Depuis les années Trente, ces escaliers n’étaient plus considérés aux normes et pouvaient même s’avérer dangereux. Son immeuble était l’un des derniers à être équipé de ce système de sortie de secours, cependant ils ne pouvaient pas prendre le risque de sortir par l’entrée principale. Alec donc contemplait leur seule option de fuite.
— Je passe en premier, annonça-t-il.
Joignant le geste à la parole, il enjamba le rebord de la fenêtre et se laissa glisser le long du mur jusqu’à atteindre la plateforme en métal. Les pans de son manteau claquèrent contre ses jambes, malmenés par le vent et les grilles en tôle s’agitaient sous lui, soulevées par les bourrasques.
— À ton tour, Lucia, dit-il en tendant les bras à la jeune femme.
Elle déglutit avec difficulté et une profonde inspiration souleva sa poitrine.
— Je... Je sais pas si je vais y arriver… Alec… J’ai peur...
Sa voix tremblait aussi fort que ses jambes et il n’eut pas besoin de voir ses yeux pour comprendre qu’elle fixait le sol sous ses verres solaires. Alec se débarrassa du sac de sport.
— Ne regarde pas en bas. Regarde-moi. Tu n’as qu’à te laisser glisser et je te rattraperai, promit-il.
Lucia leva le menton dans sa direction, les mâchoires serrées par les nerfs, avant de s’accroupir lentement sur le rebord. Les bras tendus, prêt à l’accueillir, Alec l’encourageait et Lucia suivit ses conseils malgré la crispation qui tordait son visage. Elle prit appui sur ses épaules et se laissa tomber dans ses bras. La structure métallique grinça sous leurs pieds et Lucia s’agrippa à lui comme à une bouée.

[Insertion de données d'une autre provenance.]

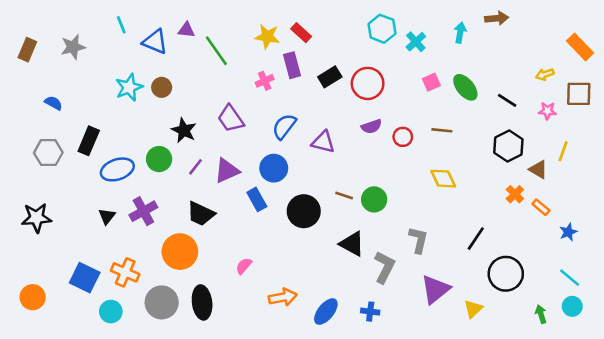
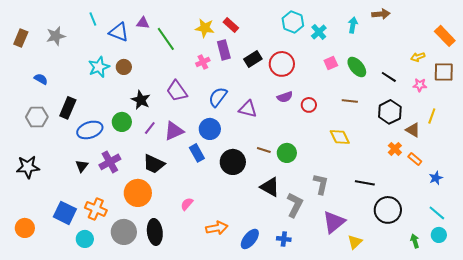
brown line: (442, 130) -> (350, 101), moved
black line: (476, 239) -> (365, 183), turned 66
yellow triangle: (473, 309) -> (355, 242), moved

— Je te tiens, la rassura-t-il. Je te tiens.
Lucia blottie contre lui, son corps tétanisé était secoué de tremblements tandis que sa respiration hachée soulevait ses épaules par saccades. Alec resserrait son étreinte autour d’elle en la berçant jusqu’à ce qu’elle se calme enfin.
Lorsque Lucia lui fit signe qu’elle était prête, Alec la laissa reculer. Elle s’accrochait tout de même à son bras tandis qu’ils entamèrent leur laborieuse descente du quatrième étage jusqu’au rez-de-chaussée.
Les traits de Lucia se décrispaient à mesure que le sol se rapprochait. Fermement cramponnée aux rambardes grinçantes, Lucia suivait Alec de près. Positionné ainsi devant elle, il pouvait la rattraper en cas de chute.
Arrivés sur la dernière plateforme, Alec fit glisser l’échelle jusqu’en bas tandis que Lucia reprenait son souffle. Il jeta au sol tout ce qui l’encombrait et se retourna vers elle.
— Grimpe, dit-il en présentant son dos.
— C’était pas dans le plan, ça..., grinça Lucia.
Pourtant, elle s’exécuta et ainsi perchée sur son dos, Alec avait les mains libres pour s’accrocher aux barreaux de l’échelle.
— Tiens-toi bien, lui intima-t-il.
Lucia obéit et resserra ses bras autour de son cou. Alec lâcha le dernier barreau et retomba sur ses pieds. Il la laissa retrouver ses appuis, mais la douleur qui tordait son ventre l’empêchait de tenir debout. Elle s’écroula dans un râle contenu sur le bitume avant qu’il ait pu la rattraper.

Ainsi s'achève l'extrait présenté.